Exercise: Across the entries below, how many lines have the word "media" in them? Respond with only the number.

[Data in this exercise — start]

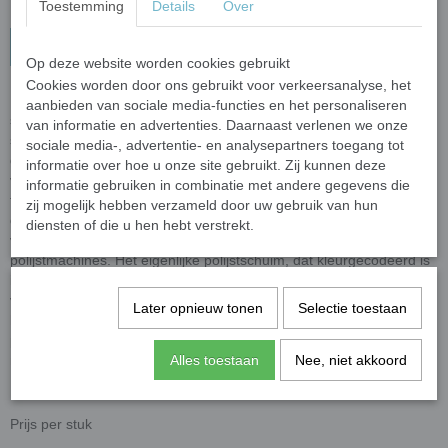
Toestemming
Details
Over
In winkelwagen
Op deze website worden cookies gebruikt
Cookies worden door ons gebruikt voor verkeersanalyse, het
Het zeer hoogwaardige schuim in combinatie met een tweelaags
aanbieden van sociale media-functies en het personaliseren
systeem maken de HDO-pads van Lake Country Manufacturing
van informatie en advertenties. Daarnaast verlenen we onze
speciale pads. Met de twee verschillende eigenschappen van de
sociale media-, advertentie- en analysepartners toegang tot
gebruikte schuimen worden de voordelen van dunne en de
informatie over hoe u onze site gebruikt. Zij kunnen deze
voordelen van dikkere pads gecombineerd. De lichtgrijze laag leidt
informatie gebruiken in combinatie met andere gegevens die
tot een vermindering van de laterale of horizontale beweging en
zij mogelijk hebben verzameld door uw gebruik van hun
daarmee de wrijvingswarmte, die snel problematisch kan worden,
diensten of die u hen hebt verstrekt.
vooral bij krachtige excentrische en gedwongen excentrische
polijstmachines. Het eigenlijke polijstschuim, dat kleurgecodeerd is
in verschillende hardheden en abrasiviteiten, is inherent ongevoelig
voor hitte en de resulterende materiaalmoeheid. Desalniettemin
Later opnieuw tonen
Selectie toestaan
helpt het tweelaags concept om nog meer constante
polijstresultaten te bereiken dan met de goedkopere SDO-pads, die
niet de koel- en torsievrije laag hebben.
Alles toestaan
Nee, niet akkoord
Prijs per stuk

[Data in this exercise — finish]

Answer box: 2